[Data excerpts]

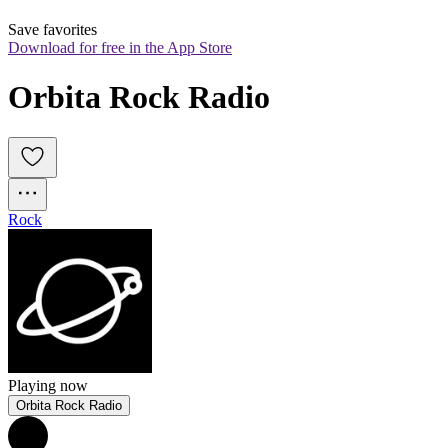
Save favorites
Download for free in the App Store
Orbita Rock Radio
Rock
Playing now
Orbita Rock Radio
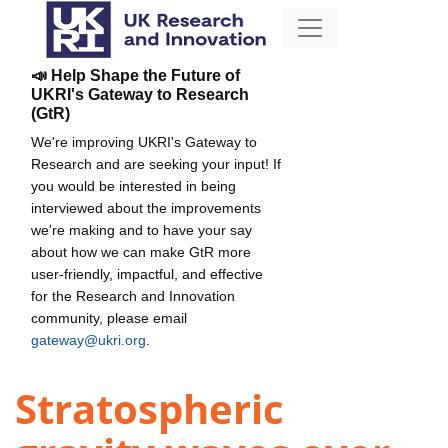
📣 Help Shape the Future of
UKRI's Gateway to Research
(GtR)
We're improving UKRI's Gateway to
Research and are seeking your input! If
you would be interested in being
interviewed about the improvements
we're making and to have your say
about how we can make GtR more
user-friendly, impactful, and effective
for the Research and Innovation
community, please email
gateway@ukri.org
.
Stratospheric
---
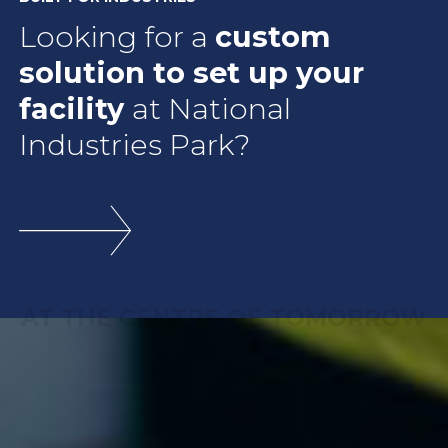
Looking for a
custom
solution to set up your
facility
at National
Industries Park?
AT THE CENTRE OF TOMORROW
* * *
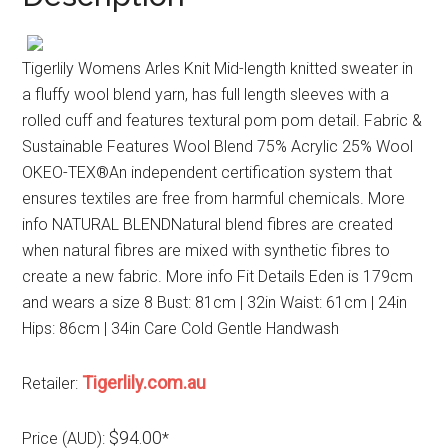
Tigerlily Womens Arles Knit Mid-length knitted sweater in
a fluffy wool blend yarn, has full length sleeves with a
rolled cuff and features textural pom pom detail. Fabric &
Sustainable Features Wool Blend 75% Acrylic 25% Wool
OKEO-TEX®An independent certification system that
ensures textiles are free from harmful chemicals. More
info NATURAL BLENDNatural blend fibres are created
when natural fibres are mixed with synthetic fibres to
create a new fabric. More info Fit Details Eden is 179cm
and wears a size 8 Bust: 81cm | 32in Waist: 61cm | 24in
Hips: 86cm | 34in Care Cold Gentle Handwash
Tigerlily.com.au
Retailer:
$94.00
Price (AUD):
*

— TRY IT —
Above are some records; quote exactly and only the lines that begin at the line containing "Download for free in the App Store" and stop after the line containing "for the Research and Innovation", leaving out the pictures.

— SOLUTION —
Download for free in the App Store
Orbita Rock Radio
Rock
Playing now
Orbita Rock Radio
📣 Help Shape the Future of
UKRI's Gateway to Research
(GtR)
We're improving UKRI's Gateway to
Research and are seeking your input! If
you would be interested in being
interviewed about the improvements
we're making and to have your say
about how we can make GtR more
user-friendly, impactful, and effective
for the Research and Innovation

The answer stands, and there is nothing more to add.